━━━━━ Data
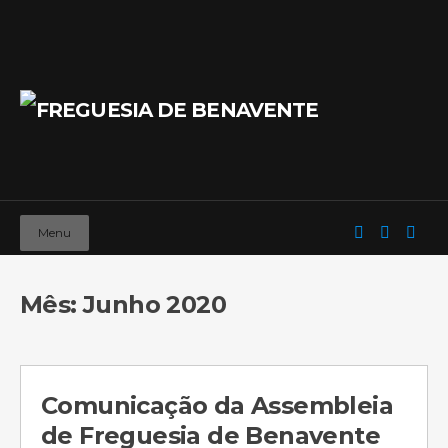
Menu
Mês: Junho 2020
Comunicação da Assembleia
de Freguesia de Benavente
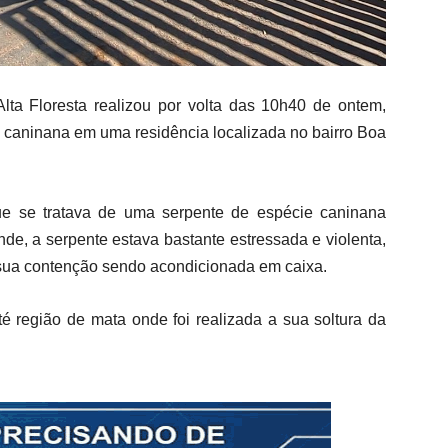
a Floresta realizou por volta das 10h40 de ontem,
te caninana em uma residência localizada no bairro Boa
ue se tratava de uma serpente de espécie caninana
nde, a serpente estava bastante estressada e violenta,
r sua contenção sendo acondicionada em caixa.
é região de mata onde foi realizada a sua soltura da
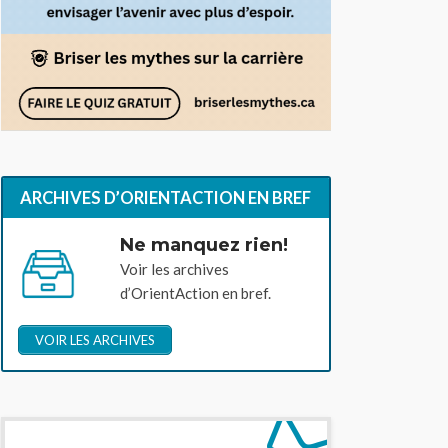
ARCHIVES D’ORIENTACTION EN BREF
Ne manquez rien!
Voir les archives
d’OrientAction en bref.
VOIR LES ARCHIVES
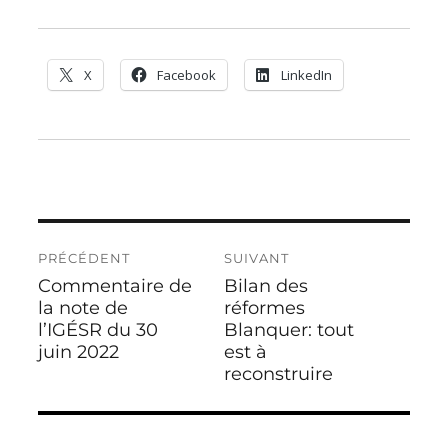
X
Facebook
LinkedIn
Navigation
PRÉCÉDENT
SUIVANT
de
Commentaire de
Bilan des
Publication
Publication
l’article
précédente :
la note de
suivante :
réformes
l’IGÉSR du 30
Blanquer: tout
juin 2022
est à
reconstruire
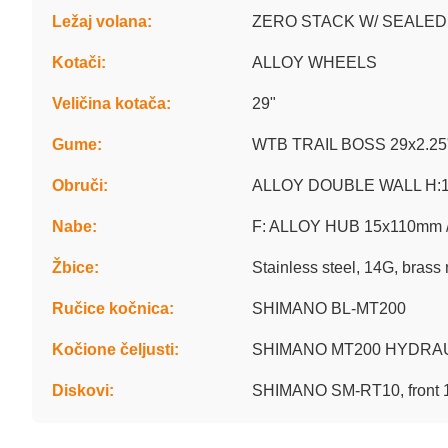
Ležaj volana:
ZERO STACK W/ SEALED 
Kotači:
ALLOY WHEELS
Veličina kotača:
29"
Gume:
WTB TRAIL BOSS 29x2.25
Obruči:
ALLOY DOUBLE WALL H:
Nabe:
F: ALLOY HUB 15x110mm
Žbice:
Stainless steel, 14G, brass 
Ručice kočnica:
SHIMANO BL-MT200
Kočione čeljusti:
SHIMANO MT200 HYDRAU
Diskovi:
SHIMANO SM-RT10, front 1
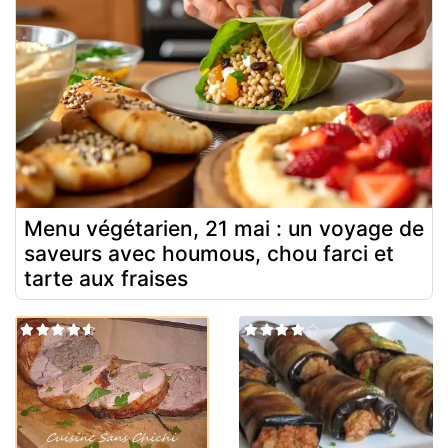
Menu végétarien, 21 mai : un voyage de
saveurs avec houmous, chou farci et
tarte aux fraises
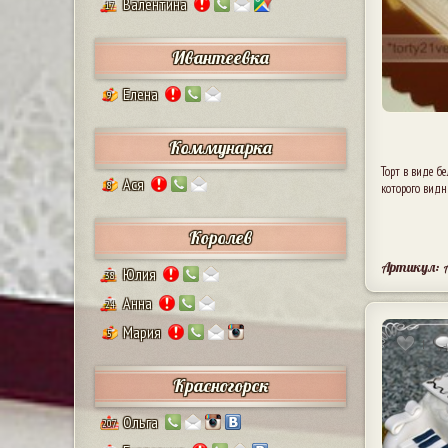
Валентина
17
Ивантеевка
Елена
9
Коммунарка
Торт в виде б
Ася
8
которого видн
Королев
Артикул: 
Юлия
38
Анна
24
Мария
5
1
Красногорск
Ольга
207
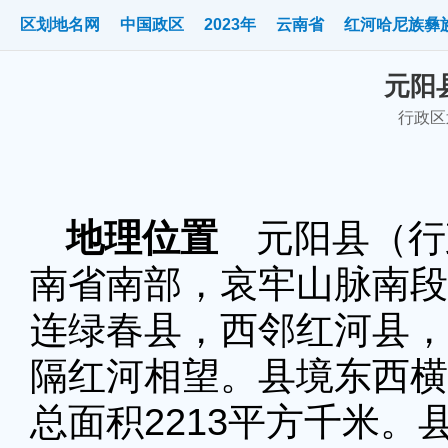
区划地名网
中国政区
2023年
云南省
红河哈尼族彝
元阳县
行政区划
地理位置
元阳县（行政
南省南部，哀牢山脉南段
连绿春县，西邻红河县，
隔红河相望。县境东西横
总面积2213平方千米。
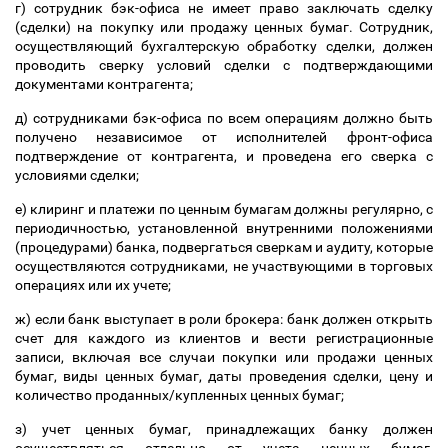
г) сотрудник бэк-офиса не имеет право заключать сделку
(сделки) на покупку или продажу ценных бумаг. Сотрудник,
осуществляющий бухгалтерскую обработку сделки, должен
проводить сверку условий сделки с подтверждающими
документами контрагента;
д) сотрудниками бэк-офиса по всем операциям должно быть
получено независимое от исполнителей фронт-офиса
подтверждение от контрагента, и проведена его сверка с
условиями сделки;
е) клиринг и платежи по ценным бумагам должны регулярно, с
периодичностью, установленной внутренними положениями
(процедурами) банка, подвергаться сверкам и аудиту, которые
осуществляются сотрудниками, не участвующими в торговых
операциях или их учете;
ж) если банк выступает в роли брокера: банк должен открыть
счет для каждого из клиентов и вести регистрационные
записи, включая все случаи покупки или продажи ценных
бумаг, виды ценных бумаг, даты проведения сделки, цену и
количество проданных/купленных ценных бумаг;
з) учет ценных бумаг, принадлежащих банку должен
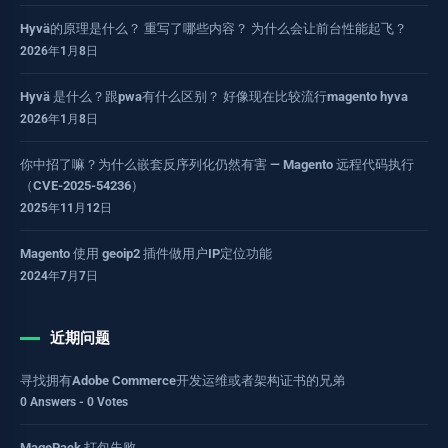
Hyvä的原理是什么？ 重写了哪些内容？ 为什么会让前台性能起飞？
2026年1月8日
Hyvä 是什么？跟pwa有什么区别？ 好像现在比较流行magento hyva
2026年1月8日
你中招了嘛？为什么嵌套反序列化仍然有害 — Magento 远程代码执行
（CVE-2025-54236）
2025年11月12日
Magento 使用 geoip2 插件做用户IP定位功能
2024年7月7日
近期问题
寻找拥有Adobe Commerce开发运维或者架构证书的兄弟
0 Answers - 0 Votes
MagePack 打包失败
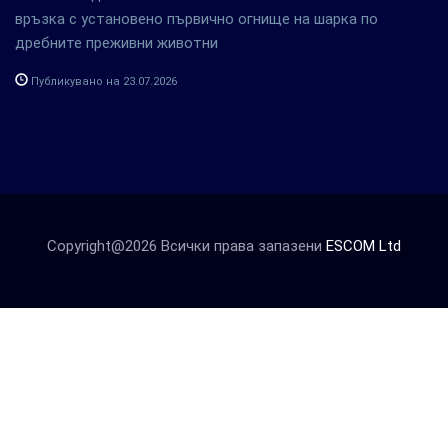
връзка с установено първично огнище на шарка по
дребните преживни животни
Публикувано на 23.07.2026
Copyright@2026 Всички права запазени
ESCOM Ltd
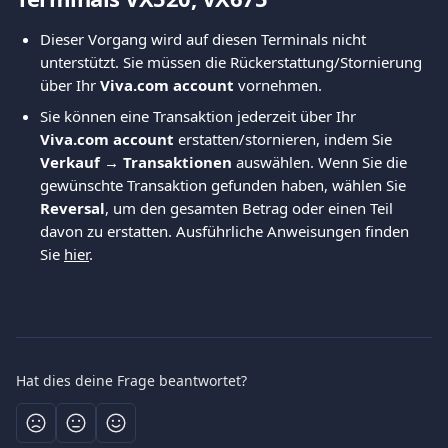
Dieser Vorgang wird auf diesen Terminals nicht 
unterstützt. Sie müssen die Rückerstattung/Stornierung 
über Ihr 
Viva.com account
 vornehmen.
Sie können eine Transaktion jederzeit über Ihr 
Viva.com account
 erstatten/stornieren, indem Sie 
Verkauf → Transaktionen
 auswählen. Wenn Sie die 
gewünschte Transaktion gefunden haben, wählen Sie 
Reversal
, um den gesamten Betrag oder einen Teil 
davon zu erstatten. Ausführliche Anweisungen finden 
Sie 
hier
.
Hat dies deine Frage beantwortet?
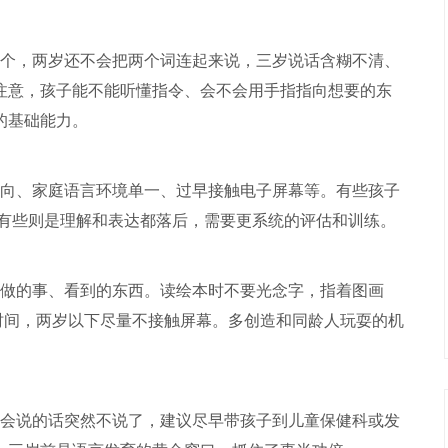
个，两岁还不会把两个词连起来说，三岁说话含糊不清、
注意，孩子能不能听懂指令、会不会用手指指向想要的东
的基础能力。
向、家庭语言环境单一、过早接触电子屏幕等。有些孩子
;有些则是理解和表达都落后，需要更系统的评估和训练。
做的事、看到的东西。读绘本时不要光念字，指着图画
用时间，两岁以下尽量不接触屏幕。多创造和同龄人玩耍的机
会说的话突然不说了，建议尽早带孩子到儿童保健科或发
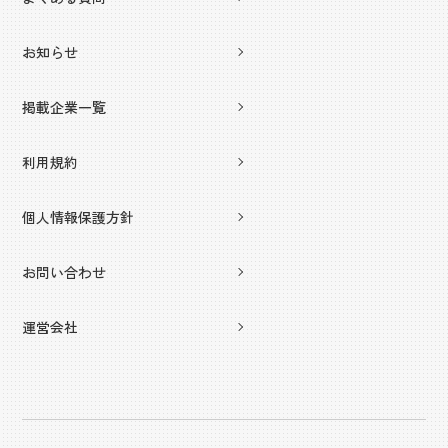
お知らせ
掲載企業一覧
利用規約
個人情報保護方針
お問い合わせ
運営会社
━━━━━━━━━━
> [Goal of the exercise]
Find the lines above with the word "ALLOY". Copy them out.

> [Exercise answer]
ALLOY WHEELS
ALLOY DOUBLE WALL H:
F: ALLOY HUB 15x110mm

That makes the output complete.